El capitalismo de Niño-Becerra

Cuando Santiago Niño-Becerra, en una entrevista con Víctor Costa, publicada la semana pasada en VIA Empresa, decía que el capitalismo tiene fecha de caducidad y que "ahora se percibe la necesidad de otra cosa", se está refiriendo a cuestiones como esta. No podemos frivolizar afirmando que los directivos viven de la apropiación de las plusvalías que extraen a los trabajadores, como diría Marx, pero es evidente que, en la fase actual del capitalismo, debemos ir hacia formas de reparto muy diferentes entre unos y otros. La relación entre el capital, la tecnología y el talento no es la misma que en los inicios de la revolución Industrial, ni en la posguerra mundial después de 1945, cuando se produce el fortísimo crecimiento de la productividad, como para sacrificarlo todo al servicio del valor para el accionista o para el directivo. De lo contrario, en Europa estamos en plena transición de la compañía motivada por el factor económico a la empresa económica-social. Esta última función se liga con un retorno a la sociedad mucho más amplio y efectivo, dentro del que se incluye un trato diferente en el talento de todos los stakeholders que intervienen en la cadena de suministro. El mismo informe del Economic Policy Institute se refiere al pago desorbitado a los CEO como principal motivo de la creciente desigualdad: no haría ningún mal que cobraran menos, dice, o que pagaran más impuestos. La economía no se resentiría en nada. Tampoco se produciría un descalabro económico si la remuneración de las mujeres fuera igual a la de los hombres. O los jóvenes, júniors o en formación, dejaran de ser mileuristas.
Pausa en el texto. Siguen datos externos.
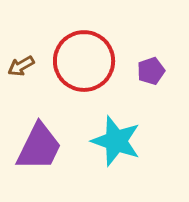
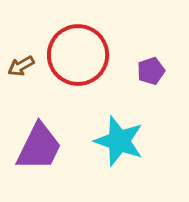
red circle: moved 6 px left, 6 px up
cyan star: moved 3 px right
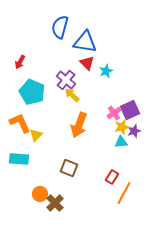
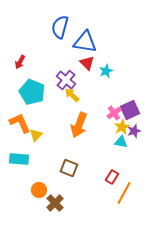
yellow star: rotated 14 degrees counterclockwise
cyan triangle: rotated 16 degrees clockwise
orange circle: moved 1 px left, 4 px up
Todo el mundo vale lo que pueda hacerse pagar. No obstante, Richard Grasso tuvo que dimitir en 2003 como director de Wall Street cuando se supo que sus ingresos como responsable de la Bolsa de Nueva York ascendieron a 200 millones de dólares en solo ocho años. Estamos hartos de escuchar diariamente informaciones sobre la vida y milagros de un plantel de futbolistas, actores, modelos, cantantes, inversionistas, comisionistas o influencers que se embolsan importes sin tope. A la vez proliferan nuevas excepciones, como por ejemplo la de los beneficiarios de estar junto al poder, de determinadas empresas y de tantos circuitos ilegales o alegales que permiten honorarios fuera de mercado. Aparecerán brechas por las que se colarán los más vivos, pero la sociedad cada vez las irá taponando más rápidamente. Ha quedado obsoleto el capitalismo como sistema social que exige la desigualdad entre unos y otros.
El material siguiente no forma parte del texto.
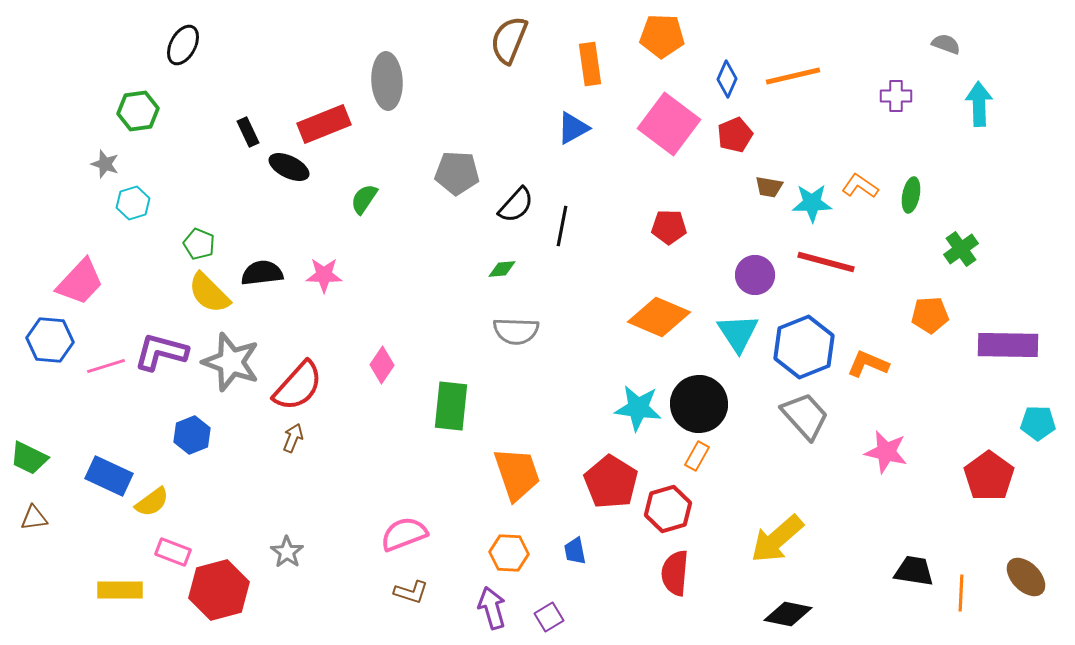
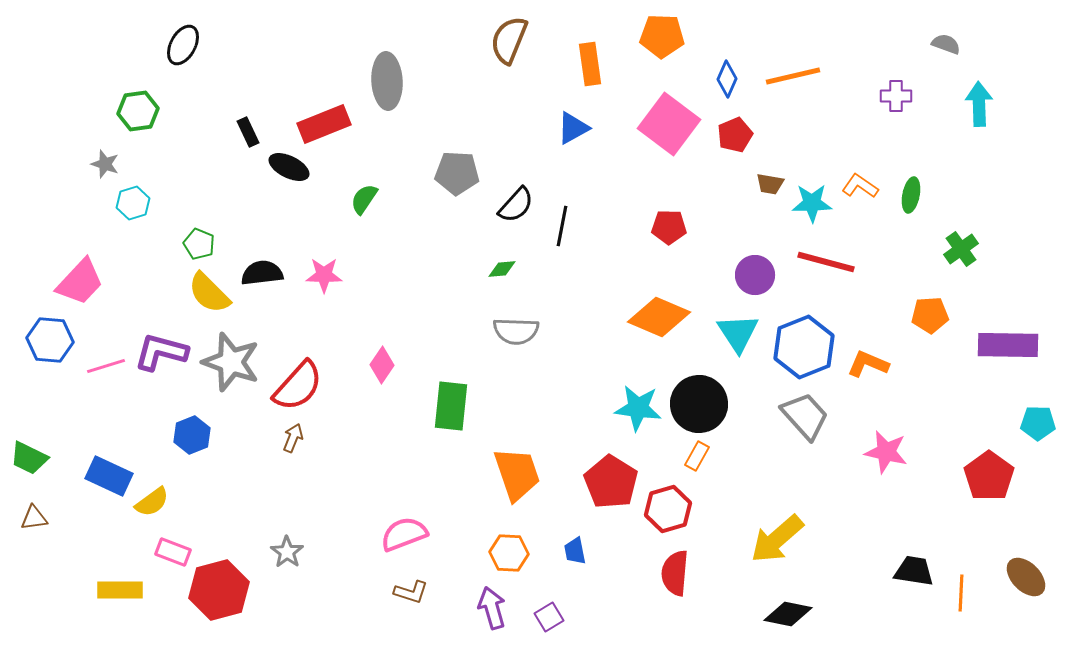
brown trapezoid at (769, 187): moved 1 px right, 3 px up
Hace unos días, un médico, un abogado y un cazatalentos, séniors todos ellos, se quejaban de como habían menguado los ingresos profesionales de sus despachos. Con la boca pequeña, me confesaban que, quizás, habían sido excesivamente onerosas las tarifas que aplicaban antes: "las podíamos aplicar y las imponíamos; sin duda, éramos demasiado caros". Ahora, en cambio, los tres coincidían en que se han acostumbrado a dar duros a cuatro pesetas.